“Speed defines success in today’s digital economy. With customers expecting flawless digital experiences and competition hovering just a click away, companies turn to cloud-native technologies like microservices, containers, and Kubernetes to accelerate innovation, build applications faster and improve performance. However, moving to cloud-native technologies and distributed architectures introduces new challenges around speed, scale, and complexity of data challenges that traditional monitoring solutions simply weren’t designed to handle.

This is where observability comes in.” [1]

The Observability is the evolution of monitoring into a process that offers insight into digital business applications, speeds innovation and enhances customer experience, basically it is an emerging set of practices, platforms, and tools that goes beyond monitoring to provide insight into the internal state of systems by analyzing external outputs.

Wikipedia describes the mathematical concept of observability as “A measure of how well internal states of a system can be inferred from knowledge of its external outputs.” [2]

This description is also true when it comes to building applications.

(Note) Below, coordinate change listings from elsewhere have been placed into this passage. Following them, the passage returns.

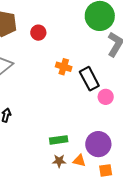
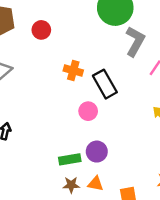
pink circle: (106, 97) -> (88, 111), moved
purple circle: (98, 144) -> (97, 152), moved, size x0.7

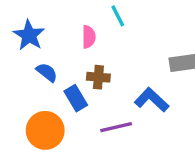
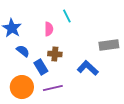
purple line: (116, 127) -> (53, 88), moved

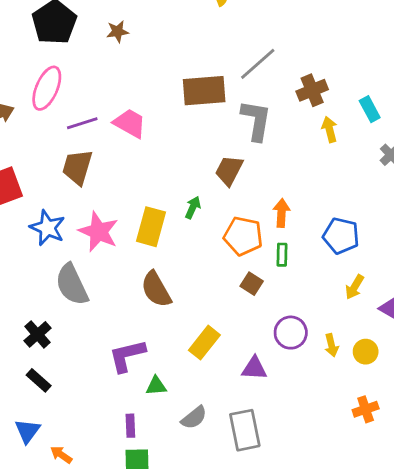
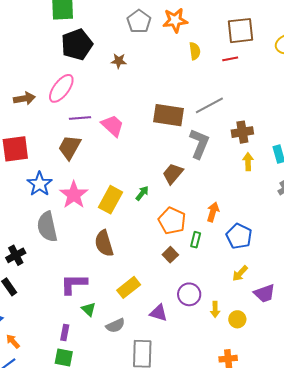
orange arrow: (281, 213) -> (213, 212), moved
green triangle: (156, 386) -> (89, 309), turned 35
gray semicircle: (194, 418) -> (115, 326), moved

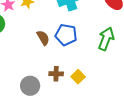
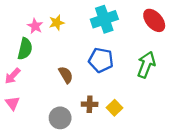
brown semicircle: (43, 38) -> (66, 75), moved

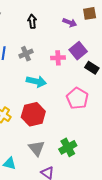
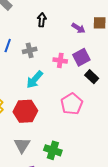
cyan arrow: (36, 81) -> (35, 80), turned 108
green cross: (68, 147) -> (53, 150), turned 36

State refers to data in your application at different stages, and external outputs refer to traces or logs.

For decades, Monitoring has been a core function of IT, but old approaches have become inadequate for a variety of reasons like cloud deployments, agile development methodology, continuous deployments, and new DevOps practices among them. Traditionally IT teams have relied on APM tools to monitor and troubleshoot applications (telemetry, KPIs, dashboards), but APM tools are less effective to monitor cloud native applications (more widely distributed on multiple systems, with faster DevOps cycles).

There is a need for higher-quality telemetry that can be used to create a high-fidelity, context-rich, a fully correlated record of every application user request or transaction, that is Observability.

Observability platforms discover and collect performance telemetry continuously by integrating with existing instrumentation built into application and infrastructure components, and by providing tools to add instrumentation to these components.

“At the heart of the observability concept is a very basic premise: quickly learn what happens within your IT to avoid extended outages. And in the unfortunate event of an outage, you need to ensure that you can get to the root cause of it fast. Outages are measured by Mean Time To Resolution (MTTR) and it is the goal of the observability concept to drive the MTTR value to as close to zero as possible.” [3]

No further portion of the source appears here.